We are also given a peek into what was the brainchild of their collaboration, in essence, which began nearly three years ago:

“At the 2013 MAD[5] conference in Copenhagen (a Danish, not-for-profit organization that works to expand knowledge of food to make every meal a better meal; not just at restaurants, but every meal cooked and served) Choi “electrified an audience of chefs with a talk about hunger and civic responsibility, which he illustrated with slides of underserved communities in Los Angeles. Chefs were at a moment of unprecedented celebrity, said Choi, and it was time to use some of that influence to change the culture; to make sure that everyone in those communities had access to food as healthful and delicious as what they were serving their relatively affluent customers. Perhaps, he suggested, they could persuade investors interested in their restaurants to also help them open food venues in less-glamorous parts of town.”

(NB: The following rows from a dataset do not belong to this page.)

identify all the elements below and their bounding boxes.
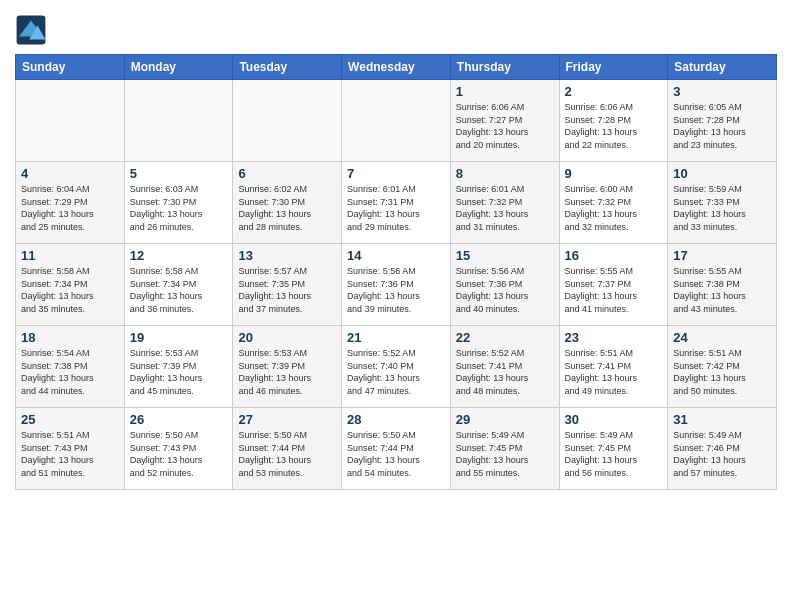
day-cell	[233, 80, 342, 162]
day-number: 16	[565, 248, 663, 263]
day-cell: 23Sunrise: 5:51 AM Sunset: 7:41 PM Dayli…	[559, 326, 668, 408]
day-cell	[16, 80, 125, 162]
page-container: SundayMondayTuesdayWednesdayThursdayFrid…	[0, 0, 792, 500]
day-cell: 13Sunrise: 5:57 AM Sunset: 7:35 PM Dayli…	[233, 244, 342, 326]
day-cell: 24Sunrise: 5:51 AM Sunset: 7:42 PM Dayli…	[668, 326, 777, 408]
day-number: 18	[21, 330, 119, 345]
day-cell: 2Sunrise: 6:06 AM Sunset: 7:28 PM Daylig…	[559, 80, 668, 162]
day-cell: 29Sunrise: 5:49 AM Sunset: 7:45 PM Dayli…	[450, 408, 559, 490]
day-info: Sunrise: 5:59 AM Sunset: 7:33 PM Dayligh…	[673, 183, 771, 233]
day-info: Sunrise: 6:03 AM Sunset: 7:30 PM Dayligh…	[130, 183, 228, 233]
day-info: Sunrise: 5:56 AM Sunset: 7:36 PM Dayligh…	[456, 265, 554, 315]
day-info: Sunrise: 6:05 AM Sunset: 7:28 PM Dayligh…	[673, 101, 771, 151]
day-cell: 17Sunrise: 5:55 AM Sunset: 7:38 PM Dayli…	[668, 244, 777, 326]
weekday-header-sunday: Sunday	[16, 55, 125, 80]
day-info: Sunrise: 5:50 AM Sunset: 7:44 PM Dayligh…	[347, 429, 445, 479]
week-row-4: 18Sunrise: 5:54 AM Sunset: 7:38 PM Dayli…	[16, 326, 777, 408]
day-info: Sunrise: 5:50 AM Sunset: 7:43 PM Dayligh…	[130, 429, 228, 479]
day-number: 30	[565, 412, 663, 427]
day-cell	[342, 80, 451, 162]
week-row-1: 1Sunrise: 6:06 AM Sunset: 7:27 PM Daylig…	[16, 80, 777, 162]
day-info: Sunrise: 5:54 AM Sunset: 7:38 PM Dayligh…	[21, 347, 119, 397]
day-cell: 30Sunrise: 5:49 AM Sunset: 7:45 PM Dayli…	[559, 408, 668, 490]
day-cell: 8Sunrise: 6:01 AM Sunset: 7:32 PM Daylig…	[450, 162, 559, 244]
day-cell: 10Sunrise: 5:59 AM Sunset: 7:33 PM Dayli…	[668, 162, 777, 244]
day-cell: 7Sunrise: 6:01 AM Sunset: 7:31 PM Daylig…	[342, 162, 451, 244]
weekday-header-wednesday: Wednesday	[342, 55, 451, 80]
day-number: 8	[456, 166, 554, 181]
day-number: 3	[673, 84, 771, 99]
day-info: Sunrise: 5:49 AM Sunset: 7:45 PM Dayligh…	[565, 429, 663, 479]
day-cell: 4Sunrise: 6:04 AM Sunset: 7:29 PM Daylig…	[16, 162, 125, 244]
day-number: 12	[130, 248, 228, 263]
day-number: 15	[456, 248, 554, 263]
day-cell: 5Sunrise: 6:03 AM Sunset: 7:30 PM Daylig…	[124, 162, 233, 244]
day-number: 10	[673, 166, 771, 181]
day-info: Sunrise: 5:52 AM Sunset: 7:41 PM Dayligh…	[456, 347, 554, 397]
day-info: Sunrise: 5:52 AM Sunset: 7:40 PM Dayligh…	[347, 347, 445, 397]
logo-icon	[15, 14, 47, 46]
day-number: 19	[130, 330, 228, 345]
day-cell: 31Sunrise: 5:49 AM Sunset: 7:46 PM Dayli…	[668, 408, 777, 490]
day-info: Sunrise: 6:02 AM Sunset: 7:30 PM Dayligh…	[238, 183, 336, 233]
calendar-table: SundayMondayTuesdayWednesdayThursdayFrid…	[15, 54, 777, 490]
day-number: 21	[347, 330, 445, 345]
weekday-header-thursday: Thursday	[450, 55, 559, 80]
day-number: 31	[673, 412, 771, 427]
day-info: Sunrise: 6:00 AM Sunset: 7:32 PM Dayligh…	[565, 183, 663, 233]
day-number: 24	[673, 330, 771, 345]
weekday-header-tuesday: Tuesday	[233, 55, 342, 80]
week-row-5: 25Sunrise: 5:51 AM Sunset: 7:43 PM Dayli…	[16, 408, 777, 490]
day-number: 5	[130, 166, 228, 181]
day-number: 26	[130, 412, 228, 427]
day-number: 27	[238, 412, 336, 427]
day-cell: 22Sunrise: 5:52 AM Sunset: 7:41 PM Dayli…	[450, 326, 559, 408]
day-info: Sunrise: 5:50 AM Sunset: 7:44 PM Dayligh…	[238, 429, 336, 479]
day-cell: 14Sunrise: 5:56 AM Sunset: 7:36 PM Dayli…	[342, 244, 451, 326]
weekday-header-row: SundayMondayTuesdayWednesdayThursdayFrid…	[16, 55, 777, 80]
day-number: 2	[565, 84, 663, 99]
day-number: 9	[565, 166, 663, 181]
day-number: 1	[456, 84, 554, 99]
header	[15, 10, 777, 46]
day-cell: 12Sunrise: 5:58 AM Sunset: 7:34 PM Dayli…	[124, 244, 233, 326]
day-info: Sunrise: 5:56 AM Sunset: 7:36 PM Dayligh…	[347, 265, 445, 315]
day-number: 23	[565, 330, 663, 345]
day-info: Sunrise: 5:58 AM Sunset: 7:34 PM Dayligh…	[130, 265, 228, 315]
day-number: 6	[238, 166, 336, 181]
day-cell: 11Sunrise: 5:58 AM Sunset: 7:34 PM Dayli…	[16, 244, 125, 326]
day-info: Sunrise: 6:06 AM Sunset: 7:28 PM Dayligh…	[565, 101, 663, 151]
day-info: Sunrise: 6:01 AM Sunset: 7:32 PM Dayligh…	[456, 183, 554, 233]
day-cell: 18Sunrise: 5:54 AM Sunset: 7:38 PM Dayli…	[16, 326, 125, 408]
weekday-header-saturday: Saturday	[668, 55, 777, 80]
day-cell: 28Sunrise: 5:50 AM Sunset: 7:44 PM Dayli…	[342, 408, 451, 490]
day-info: Sunrise: 5:53 AM Sunset: 7:39 PM Dayligh…	[130, 347, 228, 397]
day-cell: 27Sunrise: 5:50 AM Sunset: 7:44 PM Dayli…	[233, 408, 342, 490]
day-cell: 25Sunrise: 5:51 AM Sunset: 7:43 PM Dayli…	[16, 408, 125, 490]
day-number: 29	[456, 412, 554, 427]
day-number: 11	[21, 248, 119, 263]
day-number: 28	[347, 412, 445, 427]
day-cell: 16Sunrise: 5:55 AM Sunset: 7:37 PM Dayli…	[559, 244, 668, 326]
day-number: 17	[673, 248, 771, 263]
day-info: Sunrise: 5:57 AM Sunset: 7:35 PM Dayligh…	[238, 265, 336, 315]
day-cell: 19Sunrise: 5:53 AM Sunset: 7:39 PM Dayli…	[124, 326, 233, 408]
day-cell: 20Sunrise: 5:53 AM Sunset: 7:39 PM Dayli…	[233, 326, 342, 408]
day-cell: 6Sunrise: 6:02 AM Sunset: 7:30 PM Daylig…	[233, 162, 342, 244]
week-row-3: 11Sunrise: 5:58 AM Sunset: 7:34 PM Dayli…	[16, 244, 777, 326]
day-cell: 21Sunrise: 5:52 AM Sunset: 7:40 PM Dayli…	[342, 326, 451, 408]
day-cell: 15Sunrise: 5:56 AM Sunset: 7:36 PM Dayli…	[450, 244, 559, 326]
day-info: Sunrise: 6:04 AM Sunset: 7:29 PM Dayligh…	[21, 183, 119, 233]
day-number: 13	[238, 248, 336, 263]
weekday-header-friday: Friday	[559, 55, 668, 80]
day-info: Sunrise: 5:53 AM Sunset: 7:39 PM Dayligh…	[238, 347, 336, 397]
day-cell: 9Sunrise: 6:00 AM Sunset: 7:32 PM Daylig…	[559, 162, 668, 244]
day-number: 25	[21, 412, 119, 427]
day-cell	[124, 80, 233, 162]
day-info: Sunrise: 5:55 AM Sunset: 7:37 PM Dayligh…	[565, 265, 663, 315]
day-number: 14	[347, 248, 445, 263]
day-info: Sunrise: 5:51 AM Sunset: 7:43 PM Dayligh…	[21, 429, 119, 479]
day-cell: 1Sunrise: 6:06 AM Sunset: 7:27 PM Daylig…	[450, 80, 559, 162]
day-info: Sunrise: 6:01 AM Sunset: 7:31 PM Dayligh…	[347, 183, 445, 233]
weekday-header-monday: Monday	[124, 55, 233, 80]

Patterson and Choi met at that very conference and he and Choi shortly thereafter announced their idea for Locol: a chain of restaurants with a loose skate park feel, serving fresh, healthful cooking for about the price of a drive-thru meal which would not a replacement for fast food, but a better version of it.

Brilliant!

If you consider what fast food can be; not what it is now, but what the potential is, there’s a huge window of opportunity with this approach.

Take a burger joint for example.

A grass-fed burger topped with a avocado, red onion and Kim chi, wrapped in lettuce with a side of raw sprout slaw and homemade mayo is neither a bad-for-you choice, nor is it what one might think of when they conjure up boring images of ‘health food’.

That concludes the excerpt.